[ACTION ITEM]
The data below should be copied out exactly, with its pictures omitted.

[GIVEN DATA]
++++++++

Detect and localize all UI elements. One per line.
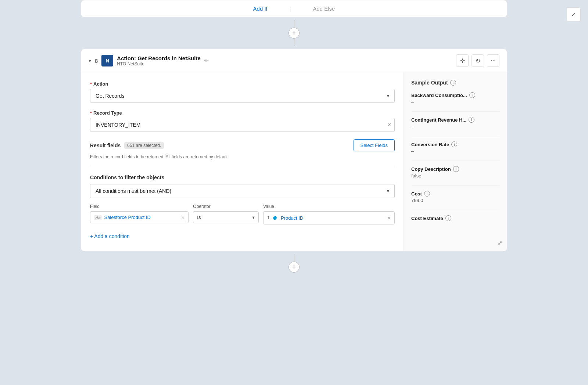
condition-row-headers: Field Aa Salesforce Product ID × Operato… (90, 204, 395, 224)
record-type-form-group: * Record Type × (90, 110, 395, 132)
sample-field-conversion: Conversion Rate i – (411, 141, 499, 154)
refresh-button[interactable]: ↻ (472, 54, 484, 67)
card-main: * Action Get Records ▼ * (81, 72, 404, 251)
header-right: ✛ ↻ ··· (456, 54, 499, 67)
move-button[interactable]: ✛ (456, 54, 469, 67)
sample-output-info-icon[interactable]: i (450, 80, 456, 86)
action-label-text: Action (93, 81, 108, 87)
netsuite-logo: N (101, 55, 113, 66)
sample-output-title: Sample Output (411, 80, 448, 86)
conditions-filter-select[interactable]: All conditions must be met (AND) (90, 184, 395, 198)
add-if-link[interactable]: Add If (253, 6, 268, 12)
result-fields-section: Result fields 651 are selected. Select F… (90, 139, 395, 167)
add-condition-button[interactable]: + Add a condition (90, 230, 130, 242)
connector-segment (294, 20, 294, 28)
sample-field-name-contingent: Contingent Revenue H... i (411, 117, 499, 123)
connector-bottom-segment (294, 254, 294, 262)
sample-field-backward: Backward Consumptio... i – (411, 92, 499, 105)
connector-bottom: + (81, 251, 507, 276)
sample-output-header: Sample Output i (411, 80, 499, 86)
step-number: 8 (95, 58, 98, 64)
action-select[interactable]: Get Records (90, 89, 395, 103)
record-type-input[interactable] (90, 118, 395, 132)
record-type-required: * (90, 110, 92, 116)
operator-col-label: Operator (193, 204, 259, 209)
sample-field-name-cost-estimate: Cost Estimate i (411, 215, 499, 221)
operator-select-wrapper: Is ▼ (193, 211, 259, 223)
sample-field-value-backward: – (411, 99, 499, 105)
more-button[interactable]: ··· (487, 54, 499, 67)
header-left: ▾ 8 N Action: Get Records in NetSuite NT… (89, 55, 452, 66)
action-card-header: ▾ 8 N Action: Get Records in NetSuite NT… (81, 49, 507, 72)
divider-3 (411, 185, 499, 186)
sample-field-name-cost: Cost i (411, 191, 499, 197)
expand-button[interactable]: ⤢ (567, 7, 581, 21)
action-label: * Action (90, 81, 395, 87)
sample-field-info-icon-1[interactable]: i (469, 117, 474, 123)
sample-field-name-copy-desc: Copy Description i (411, 166, 499, 172)
top-bar: Add If | Add Else (81, 0, 507, 17)
sample-field-name-conversion: Conversion Rate i (411, 141, 499, 147)
action-info: Action: Get Records in NetSuite NTO NetS… (117, 55, 201, 66)
sample-field-contingent: Contingent Revenue H... i – (411, 117, 499, 129)
field-value-text: Salesforce Product ID (104, 215, 179, 220)
sample-field-copy-desc: Copy Description i false (411, 166, 499, 179)
select-fields-button[interactable]: Select Fields (354, 139, 395, 151)
sidebar-expand-icon[interactable]: ⤢ (498, 240, 502, 247)
sample-field-value-copy-desc: false (411, 173, 499, 179)
value-number: 1 (267, 215, 270, 220)
card-body: * Action Get Records ▼ * (81, 72, 507, 251)
field-type-icon: Aa (94, 215, 102, 220)
sample-field-cost-estimate: Cost Estimate i (411, 215, 499, 221)
value-clear-button[interactable]: × (387, 215, 391, 221)
more-icon: ··· (491, 57, 495, 64)
result-fields-badge: 651 are selected. (124, 142, 164, 149)
sample-field-value-contingent: – (411, 124, 499, 129)
field-clear-button[interactable]: × (182, 215, 185, 220)
result-fields-left: Result fields 651 are selected. (90, 142, 164, 149)
action-select-wrapper: Get Records ▼ (90, 89, 395, 103)
connector-top: + (81, 17, 507, 49)
record-type-label-text: Record Type (93, 110, 122, 116)
add-step-button-top[interactable]: + (288, 28, 300, 39)
conditions-section: Conditions to filter the objects All con… (90, 174, 395, 242)
action-title: Action: Get Records in NetSuite (117, 55, 201, 61)
sample-field-value-cost: 799.0 (411, 198, 499, 203)
field-col-label: Field (90, 204, 189, 209)
sample-field-info-icon-3[interactable]: i (453, 166, 459, 172)
sample-field-info-icon-2[interactable]: i (451, 141, 457, 147)
top-bar-divider: | (290, 6, 291, 12)
sample-field-info-icon-5[interactable]: i (445, 215, 451, 221)
sample-field-info-icon-4[interactable]: i (424, 191, 430, 197)
operator-col: Operator Is ▼ (193, 204, 259, 223)
action-card: ▾ 8 N Action: Get Records in NetSuite NT… (81, 49, 507, 251)
sample-field-value-conversion: – (411, 148, 499, 154)
action-subtitle: NTO NetSuite (117, 61, 201, 66)
move-icon: ✛ (460, 57, 465, 64)
sample-field-cost: Cost i 799.0 (411, 191, 499, 203)
record-type-label: * Record Type (90, 110, 395, 116)
divider-1 (411, 136, 499, 136)
refresh-icon: ↻ (476, 57, 480, 64)
result-fields-header: Result fields 651 are selected. Select F… (90, 139, 395, 151)
record-type-input-wrapper: × (90, 118, 395, 132)
field-col: Field Aa Salesforce Product ID × (90, 204, 189, 223)
value-input-wrapper: 1 Product ID × (263, 211, 395, 224)
record-type-clear-button[interactable]: × (388, 122, 391, 128)
expand-icon: ⤢ (571, 11, 576, 17)
operator-select[interactable]: Is (193, 212, 258, 223)
edit-title-icon[interactable]: ✏ (204, 58, 209, 64)
result-fields-desc: Filters the record fields to be returned… (90, 154, 395, 159)
conditions-filter-wrapper: All conditions must be met (AND) ▼ (90, 184, 395, 198)
add-else-link[interactable]: Add Else (313, 6, 335, 12)
plus-icon-bottom: + (292, 264, 296, 270)
divider-2 (411, 161, 499, 161)
add-step-button-bottom[interactable]: + (288, 262, 300, 273)
result-fields-label: Result fields (90, 143, 121, 148)
value-text: Product ID (281, 215, 385, 221)
collapse-icon[interactable]: ▾ (89, 58, 91, 64)
action-required: * (90, 81, 92, 87)
divider-0 (411, 111, 499, 112)
sample-field-info-icon-0[interactable]: i (469, 92, 475, 98)
action-form-group: * Action Get Records ▼ (90, 81, 395, 103)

++++++++

[WRITTEN RESPONSE]
Detect and localize all UI elements. One per line.
condition-row-headers: Field Aa Salesforce Product ID × Operato… (90, 204, 395, 224)
record-type-form-group: * Record Type × (90, 110, 395, 132)
sample-field-conversion: Conversion Rate i – (411, 141, 499, 154)
refresh-button[interactable]: ↻ (472, 54, 484, 67)
card-main: * Action Get Records ▼ * (81, 72, 404, 251)
header-right: ✛ ↻ ··· (456, 54, 499, 67)
move-button[interactable]: ✛ (456, 54, 469, 67)
sample-output-info-icon[interactable]: i (450, 80, 456, 86)
action-label-text: Action (93, 81, 108, 87)
netsuite-logo: N (101, 55, 113, 66)
sample-output-title: Sample Output (411, 80, 448, 86)
conditions-filter-select[interactable]: All conditions must be met (AND) (90, 184, 395, 198)
add-if-link[interactable]: Add If (253, 6, 268, 12)
result-fields-section: Result fields 651 are selected. Select F… (90, 139, 395, 167)
add-condition-button[interactable]: + Add a condition (90, 230, 130, 242)
connector-segment (294, 20, 294, 28)
sample-field-name-contingent: Contingent Revenue H... i (411, 117, 499, 123)
connector-bottom-segment (294, 254, 294, 262)
sample-field-backward: Backward Consumptio... i – (411, 92, 499, 105)
connector-bottom: + (81, 251, 507, 276)
sample-output-header: Sample Output i (411, 80, 499, 86)
step-number: 8 (95, 58, 98, 64)
action-select[interactable]: Get Records (90, 89, 395, 103)
record-type-input[interactable] (90, 118, 395, 132)
record-type-required: * (90, 110, 92, 116)
operator-col-label: Operator (193, 204, 259, 209)
sample-field-name-cost-estimate: Cost Estimate i (411, 215, 499, 221)
operator-select-wrapper: Is ▼ (193, 211, 259, 223)
sample-field-value-backward: – (411, 99, 499, 105)
more-button[interactable]: ··· (487, 54, 499, 67)
header-left: ▾ 8 N Action: Get Records in NetSuite NT… (89, 55, 452, 66)
action-card-header: ▾ 8 N Action: Get Records in NetSuite NT… (81, 49, 507, 72)
divider-3 (411, 185, 499, 186)
sample-field-name-cost: Cost i (411, 191, 499, 197)
expand-button[interactable]: ⤢ (567, 7, 581, 21)
action-label: * Action (90, 81, 395, 87)
sample-field-info-icon-1[interactable]: i (469, 117, 474, 123)
sample-field-name-copy-desc: Copy Description i (411, 166, 499, 172)
top-bar: Add If | Add Else (81, 0, 507, 17)
sample-field-name-conversion: Conversion Rate i (411, 141, 499, 147)
action-info: Action: Get Records in NetSuite NTO NetS… (117, 55, 201, 66)
sample-field-contingent: Contingent Revenue H... i – (411, 117, 499, 129)
field-value-text: Salesforce Product ID (104, 215, 179, 220)
sample-field-copy-desc: Copy Description i false (411, 166, 499, 179)
select-fields-button[interactable]: Select Fields (354, 139, 395, 151)
sidebar-expand-icon[interactable]: ⤢ (498, 240, 502, 247)
sample-field-value-copy-desc: false (411, 173, 499, 179)
value-number: 1 (267, 215, 270, 220)
card-body: * Action Get Records ▼ * (81, 72, 507, 251)
field-type-icon: Aa (94, 215, 102, 220)
sample-field-cost-estimate: Cost Estimate i (411, 215, 499, 221)
value-clear-button[interactable]: × (387, 215, 391, 221)
more-icon: ··· (491, 57, 495, 64)
result-fields-badge: 651 are selected. (124, 142, 164, 149)
sample-field-value-contingent: – (411, 124, 499, 129)
field-clear-button[interactable]: × (182, 215, 185, 220)
result-fields-left: Result fields 651 are selected. (90, 142, 164, 149)
action-select-wrapper: Get Records ▼ (90, 89, 395, 103)
connector-top: + (81, 17, 507, 49)
record-type-label-text: Record Type (93, 110, 122, 116)
add-step-button-top[interactable]: + (288, 28, 300, 39)
conditions-section: Conditions to filter the objects All con… (90, 174, 395, 242)
action-title: Action: Get Records in NetSuite (117, 55, 201, 61)
sample-field-value-cost: 799.0 (411, 198, 499, 203)
field-col-label: Field (90, 204, 189, 209)
sample-field-info-icon-3[interactable]: i (453, 166, 459, 172)
sample-field-info-icon-2[interactable]: i (451, 141, 457, 147)
top-bar-divider: | (290, 6, 291, 12)
sample-field-info-icon-5[interactable]: i (445, 215, 451, 221)
sample-field-info-icon-4[interactable]: i (424, 191, 430, 197)
operator-col: Operator Is ▼ (193, 204, 259, 223)
action-card: ▾ 8 N Action: Get Records in NetSuite NT… (81, 49, 507, 251)
sample-field-value-conversion: – (411, 148, 499, 154)
action-subtitle: NTO NetSuite (117, 61, 201, 66)
move-icon: ✛ (460, 57, 465, 64)
sample-field-cost: Cost i 799.0 (411, 191, 499, 203)
record-type-label: * Record Type (90, 110, 395, 116)
divider-1 (411, 136, 499, 136)
refresh-icon: ↻ (476, 57, 480, 64)
result-fields-header: Result fields 651 are selected. Select F… (90, 139, 395, 151)
record-type-input-wrapper: × (90, 118, 395, 132)
field-col: Field Aa Salesforce Product ID × (90, 204, 189, 223)
value-input-wrapper: 1 Product ID × (263, 211, 395, 224)
record-type-clear-button[interactable]: × (388, 122, 391, 128)
expand-icon: ⤢ (571, 11, 576, 17)
operator-select[interactable]: Is (193, 212, 258, 223)
edit-title-icon[interactable]: ✏ (204, 58, 209, 64)
result-fields-desc: Filters the record fields to be returned… (90, 154, 395, 159)
conditions-filter-wrapper: All conditions must be met (AND) ▼ (90, 184, 395, 198)
add-else-link[interactable]: Add Else (313, 6, 335, 12)
plus-icon-bottom: + (292, 264, 296, 270)
divider-2 (411, 161, 499, 161)
add-step-button-bottom[interactable]: + (288, 262, 300, 273)
result-fields-label: Result fields (90, 143, 121, 148)
value-text: Product ID (281, 215, 385, 221)
collapse-icon[interactable]: ▾ (89, 58, 91, 64)
action-required: * (90, 81, 92, 87)
divider-0 (411, 111, 499, 112)
sample-field-info-icon-0[interactable]: i (469, 92, 475, 98)
action-form-group: * Action Get Records ▼ (90, 81, 395, 103)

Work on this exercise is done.